In 1876 Andrew Dickson White wrote of the great French inflation of the 1790’s, “With prices soaring and the value of money savings rapidly diminishing, an early effect was the obliteration of thrift. Accompanying this was a cancerous increase in speculation and gambling. Stockjobbing became rife. More and more people began to see the advantages of borrowing and later paying off in depreciated money. A great debtor class grew up whose interest was to keep the inflation going. Workers, finding themselves with less and less real pay in terms of what their wages would buy, while others grew rich by gambling, began to lose interest in steady work. The evaporation of the incomes and savings of the lower and middle classes, and the sudden enrichment of speculators, with their ostentatious luxury, led to mounting social resentment and unrest.” Then came Napoleon.

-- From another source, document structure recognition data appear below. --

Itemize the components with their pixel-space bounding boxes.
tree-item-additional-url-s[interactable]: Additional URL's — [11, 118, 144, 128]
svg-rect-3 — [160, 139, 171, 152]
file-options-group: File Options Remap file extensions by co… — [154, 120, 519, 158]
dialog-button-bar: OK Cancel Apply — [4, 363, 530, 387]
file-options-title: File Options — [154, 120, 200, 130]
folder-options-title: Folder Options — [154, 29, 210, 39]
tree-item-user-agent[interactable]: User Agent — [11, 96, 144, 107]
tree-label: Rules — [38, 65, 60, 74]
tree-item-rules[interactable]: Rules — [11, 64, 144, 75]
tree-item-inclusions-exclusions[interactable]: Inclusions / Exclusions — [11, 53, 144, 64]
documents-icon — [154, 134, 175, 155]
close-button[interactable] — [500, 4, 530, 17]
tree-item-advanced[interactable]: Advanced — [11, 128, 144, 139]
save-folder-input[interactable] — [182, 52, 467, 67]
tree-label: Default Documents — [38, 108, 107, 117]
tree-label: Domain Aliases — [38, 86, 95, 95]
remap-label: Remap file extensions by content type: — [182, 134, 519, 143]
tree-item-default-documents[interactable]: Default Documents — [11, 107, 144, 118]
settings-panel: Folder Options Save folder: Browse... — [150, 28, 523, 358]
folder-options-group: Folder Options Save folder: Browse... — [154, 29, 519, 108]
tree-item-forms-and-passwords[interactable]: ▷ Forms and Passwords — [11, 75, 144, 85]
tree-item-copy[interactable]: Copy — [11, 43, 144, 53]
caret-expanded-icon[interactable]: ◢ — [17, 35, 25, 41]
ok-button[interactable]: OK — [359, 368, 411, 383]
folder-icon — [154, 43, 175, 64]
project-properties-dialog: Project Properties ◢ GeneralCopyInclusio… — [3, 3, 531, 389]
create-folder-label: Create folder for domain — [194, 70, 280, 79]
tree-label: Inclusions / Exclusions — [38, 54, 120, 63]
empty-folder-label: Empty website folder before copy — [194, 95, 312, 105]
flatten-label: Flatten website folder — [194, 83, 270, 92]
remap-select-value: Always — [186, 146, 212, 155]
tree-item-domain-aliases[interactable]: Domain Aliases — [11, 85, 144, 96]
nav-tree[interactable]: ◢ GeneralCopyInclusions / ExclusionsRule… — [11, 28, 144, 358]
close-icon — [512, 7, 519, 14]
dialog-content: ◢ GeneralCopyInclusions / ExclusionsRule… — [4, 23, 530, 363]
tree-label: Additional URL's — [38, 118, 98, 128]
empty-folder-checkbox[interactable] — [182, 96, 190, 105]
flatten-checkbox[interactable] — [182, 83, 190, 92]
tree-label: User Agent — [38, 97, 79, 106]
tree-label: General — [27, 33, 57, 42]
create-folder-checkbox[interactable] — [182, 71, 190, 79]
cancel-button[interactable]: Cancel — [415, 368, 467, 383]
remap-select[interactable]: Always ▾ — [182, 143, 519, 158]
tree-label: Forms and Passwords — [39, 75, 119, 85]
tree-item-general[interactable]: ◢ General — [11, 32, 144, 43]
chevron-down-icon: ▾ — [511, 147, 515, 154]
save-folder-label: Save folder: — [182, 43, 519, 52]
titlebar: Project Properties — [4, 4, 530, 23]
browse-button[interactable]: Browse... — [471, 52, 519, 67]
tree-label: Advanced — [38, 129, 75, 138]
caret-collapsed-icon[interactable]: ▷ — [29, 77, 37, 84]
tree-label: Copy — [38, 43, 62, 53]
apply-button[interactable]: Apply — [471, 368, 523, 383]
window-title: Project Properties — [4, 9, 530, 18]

All of this should give you insight into the future. Some of it is already happening. Nobody has ever created as much money out of thin air as the U.S. Soon you’ll be hearing the term quadrillion. It’s what comes after a trillion. The impact of newly created money generally takes time before it is felt in rising prices. Nor does it hit all goods and services uniformly. Government spokespersons and left wing economists assure us that inflation is not a problem. They are determined to keep on spending. However, price inflation is already worse than what the government’s statistics indicate.
Going forward it probably won’t be too many dollars chasing too few goods that will cause inflation to roar. It’s the enormous overabundance of dollars in the world that will strike the dollar down in foreign exchange markets. Because of the European crisis the dollar is getting a boost in demand. That will not last. The trend for the dollar is down. When the dollar declines internationally all commodities rise. They become more expensive. That’s where the great inflationary crisis is most likely to strike. Once underway it can turn into massive dollar dumping. In that scenario the government couldn’t borrow a dime and only profligate printing would pay the bills. Then you will have to ask, “What comes after a quadrillion?”